ACTIVITY:
Take the data below and write it out exactly, except for the pictures.

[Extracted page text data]
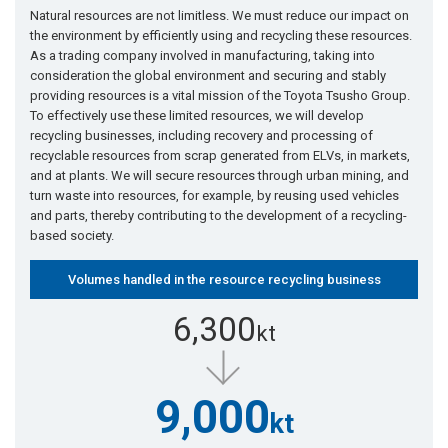
Natural resources are not limitless. We must reduce our impact on
the environment by efficiently using and recycling these resources.
As a trading company involved in manufacturing, taking into
consideration the global environment and securing and stably
providing resources is a vital mission of the Toyota Tsusho Group.
To effectively use these limited resources, we will develop
recycling businesses, including recovery and processing of
recyclable resources from scrap generated from ELVs, in markets,
and at plants. We will secure resources through urban mining, and
turn waste into resources, for example, by reusing used vehicles
and parts, thereby contributing to the development of a recycling-
based society.
Volumes handled in the resource recycling business
6,300
kt
9,000
kt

ANSWER BOX:
Natural resources are not limitless. We must reduce our impact on
the environment by efficiently using and recycling these resources.
As a trading company involved in manufacturing, taking into
consideration the global environment and securing and stably
providing resources is a vital mission of the Toyota Tsusho Group.
To effectively use these limited resources, we will develop
recycling businesses, including recovery and processing of
recyclable resources from scrap generated from ELVs, in markets,
and at plants. We will secure resources through urban mining, and
turn waste into resources, for example, by reusing used vehicles
and parts, thereby contributing to the development of a recycling-
based society.
Volumes handled in the resource recycling business
6,300
kt
9,000
kt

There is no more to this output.